Después de la conferencia, conversó con Don Kalb, Maria Dyveke Styve y Federico Tomasone sobre las estrategias políticas concretas en la lucha por la justicia climática y redistributiva reflexionando juntos sobre las contradicciones del liberalismo, las crisis ecológicas y sociales del capitalismo global y las posibilidades de un futuro socialista democrático. En el debate, Hickel compartió su perspectiva evolutiva sobre la teoría marxista, criticó los límites de la política horizontalista y subrayó la urgencia de construir nuevos instrumentos políticos capaces de responder a la emergencia planetaria.
DK: Ayer, argumentó que es esencial repensar la Revolución Rusa y la historia de China — no solo para la política internacional, sino también para la política de la clase trabajadora y la libertad global. Me llamó la atención que su narrativa haya evolucionado hacia una lectura antiliberal más explícita de la historia reciente. Eso no estaba tan claro en The Divide, pero quedó evidente en su charla. ¿Se ha inclinado hacia una interpretación más marxista?
Sí, creo que es justo. Están ocurriendo dos cosas. En primer lugar, mi análisis ha ido agudizándose con el tiempo. En segundo lugar, cuando escribí The Divide, me dirigía a un público que en gran medida desconocía —y a menudo se sentía incómodo— con el lenguaje marxista o socialista. Quería comunicarme de manera efectiva con las personas que trabajan en el desarrollo internacional, muchas de las cuales desconfían de lo que creen que son las etiquetas ideológicas.
Esa decisión estratégica tuvo un costo: The Divide pasa por alto en gran medida la cuestión del socialismo, aunque muchos de los países de los que hablo eran socialistas o participaron en revoluciones comunistas. Esa ausencia debilita el análisis. No se puede entender completamente la historia de la desigualdad global sin abordar los intentos de las revoluciones socialistas y del Movimiento de Países No Alineados de romper con el imperialismo capitalista e implementar modelos de desarrollo alternativos, seguidos por la violenta reacción occidental que tomó la forma de la Guerra Fría.
Desde entonces, he ido utilizando cada vez más conceptos como la ley capitalista del valor, que ahora considero fundamental para explicar nuestras crisis ecológicas y sociales. Vivimos en un mundo de inmenso potencial productivo y, sin embargo, nos enfrentamos a la privación y al colapso ecológico. ¿Por qué? Porque bajo el capitalismo, la producción solo ocurre cuando y donde es rentable. Las necesidades sociales y ecológicas son secundarias frente al rendimiento del capital.

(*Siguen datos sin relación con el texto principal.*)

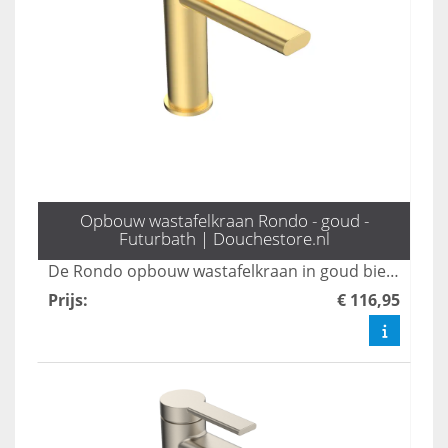
Opbouw wastafelkraan Rondo - goud -
Futurbath | Douchestore.nl
De Rondo opbouw wastafelkraan in goud biedt een stijlvol design dat elegantie toevoegt aan elke badkamer. Met een hoogte van 16 cm is deze kraan niet alleen praktisch, maar ook een statement piece dat moderne esthetiek combineert met functionaliteit. Transformeer uw wastafel met deze luxe toevoeging en geniet van een verfijnde uitstraling.
Prijs
:
€ 116,95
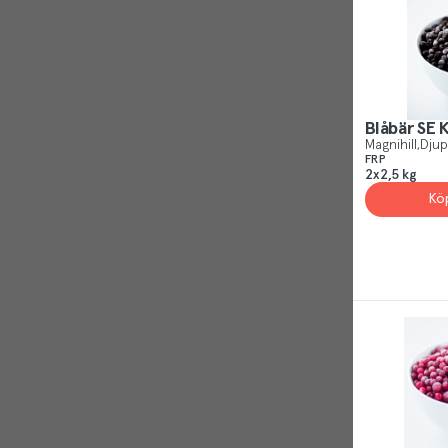
Reject
Blåbär SE 
Magnihill
Djup
FRP
2x2,5 kg
Kö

DK: Eso es precisamente lo que me llamó la atención. Comparé su trabajo con el de David Graeber. Ambos parten de la antropología y se adentran en la política, pero la diferencia crucial, creo, es que usted comprende la ley del valor, mientras que Graeber, como anarquista, tiende a evadirla. ¿Estaría de acuerdo en que las condiciones contemporáneas nos obligan a recuperar conceptos marxistas clave y comunicarlos a un público más joven?
Por supuesto. En el contexto académico, debemos usar las mejores herramientas disponibles para explicar la realidad material, y los conceptos marxistas siguen siendo analíticamente poderosos. Estamos en un momento en el que esas herramientas pueden reintroducirse y popularizarse de nuevas maneras.
David Graeber era un pensador brillante y tremendamente creativo, y aprendí mucho de él, como amigo y como académico. Pero tiene razón, él abordó la economía política de manera diferente. En su obra tardía, especialmente The Dawn of Everything, comenzó a reconocer las limitaciones de los modelos organizativos anarquistas como el horizontalista. Vio la necesidad de jerarquías funcionales — estructuras que realmente puedan lograr objetivos sin traicionar los principios igualitarios.
DK: Eso nos lleva a otra pregunta. En 2011, la izquierda populista no supo anticipar lo que yo llamaría una contrarrevolución global. Lo que estamos viendo hoy no es solo un resurgimiento del fascismo — es una insurgencia antiliberal y antineoliberal más amplia. Algunas fuerzas son anti-woke, otras anti-globalistas, y no siempre comparten una ideología coherente, pero parte de la corriente oculta es antiliberal y potencialmente anticapitalista también. ¿Cómo se relaciona su trabajo con esta compleja reacción?
Es paradójico. En cierto sentido, este parece ser el peor momento para hablar de socialismo. Pero en otro, es precisamente el momento adecuado, porque el liberalismo está colapsando visiblemente y el auge del populismo de extrema derecha es un síntoma de ese fracaso.
El liberalismo afirma defender los derechos universales, la igualdad y el ecologismo, pero también se aferra a un modelo de producción dominado por el capital y la maximización de beneficios. Cada vez que esos dos compromisos chocan, los líderes liberales eligen favorecer al capital, y todos ven la hipocresía. Por eso el liberalismo está perdiendo legitimidad. El peligro es que, en ausencia de una alternativa de izquierda convincente, trabajadores y trabajadoras descontentos se inclinen hacia las narrativas de derecha — teorías de conspiración xenófobas, el uso de personas inmigrantes como chivos expiatorios, y similares. Los fascistas no ofrecen soluciones reales, pero están llenando un vacío dejado por los partidos liberales e incluso socialdemócratas, que han abandonado cualquier crítica estructural al capitalismo.
Necesitamos una alternativa socialista democrática que aborde las contradicciones fundamentales del capitalismo, incluida su irracionalidad ecológica. Pero construir esa alternativa requerirá instrumentos políticos reales — no solo movimientos de protesta, sino partidos de masas con profundas raíces en la clase trabajadora.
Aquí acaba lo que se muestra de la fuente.